The data below:
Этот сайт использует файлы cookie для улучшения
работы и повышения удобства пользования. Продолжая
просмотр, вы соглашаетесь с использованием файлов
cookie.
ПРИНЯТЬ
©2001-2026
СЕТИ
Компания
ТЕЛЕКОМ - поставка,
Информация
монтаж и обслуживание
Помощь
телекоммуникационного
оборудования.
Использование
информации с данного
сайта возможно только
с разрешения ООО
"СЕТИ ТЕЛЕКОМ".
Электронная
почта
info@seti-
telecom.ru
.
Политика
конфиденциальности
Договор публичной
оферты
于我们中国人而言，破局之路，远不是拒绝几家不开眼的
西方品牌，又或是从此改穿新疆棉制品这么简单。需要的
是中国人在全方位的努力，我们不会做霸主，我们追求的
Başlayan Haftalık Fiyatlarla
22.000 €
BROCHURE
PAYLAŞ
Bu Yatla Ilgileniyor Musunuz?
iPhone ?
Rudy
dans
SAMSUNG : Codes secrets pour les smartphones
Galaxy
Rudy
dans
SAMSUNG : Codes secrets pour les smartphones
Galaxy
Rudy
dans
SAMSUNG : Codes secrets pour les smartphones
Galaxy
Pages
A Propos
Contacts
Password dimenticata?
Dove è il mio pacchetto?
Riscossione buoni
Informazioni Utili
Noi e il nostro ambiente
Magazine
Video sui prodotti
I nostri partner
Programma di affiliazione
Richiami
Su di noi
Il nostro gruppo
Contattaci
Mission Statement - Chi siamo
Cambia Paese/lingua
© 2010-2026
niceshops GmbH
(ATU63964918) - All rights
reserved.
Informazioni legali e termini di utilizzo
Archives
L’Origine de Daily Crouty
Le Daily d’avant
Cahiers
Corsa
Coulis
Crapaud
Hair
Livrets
End of The data.
**Task brief:**
So that nothing is lost, please reproduce each entry exactly as written.

**Reply to the task:**
Этот сайт использует файлы cookie для улучшения
работы и повышения удобства пользования. Продолжая
просмотр, вы соглашаетесь с использованием файлов
cookie.
ПРИНЯТЬ
©2001-2026
СЕТИ
Компания
ТЕЛЕКОМ - поставка,
Информация
монтаж и обслуживание
Помощь
телекоммуникационного
оборудования.
Использование
информации с данного
сайта возможно только
с разрешения ООО
"СЕТИ ТЕЛЕКОМ".
Электронная
почта
info@seti-
telecom.ru
.
Политика
конфиденциальности
Договор публичной
оферты
于我们中国人而言，破局之路，远不是拒绝几家不开眼的
西方品牌，又或是从此改穿新疆棉制品这么简单。需要的
是中国人在全方位的努力，我们不会做霸主，我们追求的
Başlayan Haftalık Fiyatlarla
22.000 €
BROCHURE
PAYLAŞ
Bu Yatla Ilgileniyor Musunuz?
iPhone ?
Rudy
dans
SAMSUNG : Codes secrets pour les smartphones
Galaxy
Rudy
dans
SAMSUNG : Codes secrets pour les smartphones
Galaxy
Rudy
dans
SAMSUNG : Codes secrets pour les smartphones
Galaxy
Pages
A Propos
Contacts
Password dimenticata?
Dove è il mio pacchetto?
Riscossione buoni
Informazioni Utili
Noi e il nostro ambiente
Magazine
Video sui prodotti
I nostri partner
Programma di affiliazione
Richiami
Su di noi
Il nostro gruppo
Contattaci
Mission Statement - Chi siamo
Cambia Paese/lingua
© 2010-2026
niceshops GmbH
(ATU63964918) - All rights
reserved.
Informazioni legali e termini di utilizzo
Archives
L’Origine de Daily Crouty
Le Daily d’avant
Cahiers
Corsa
Coulis
Crapaud
Hair
Livrets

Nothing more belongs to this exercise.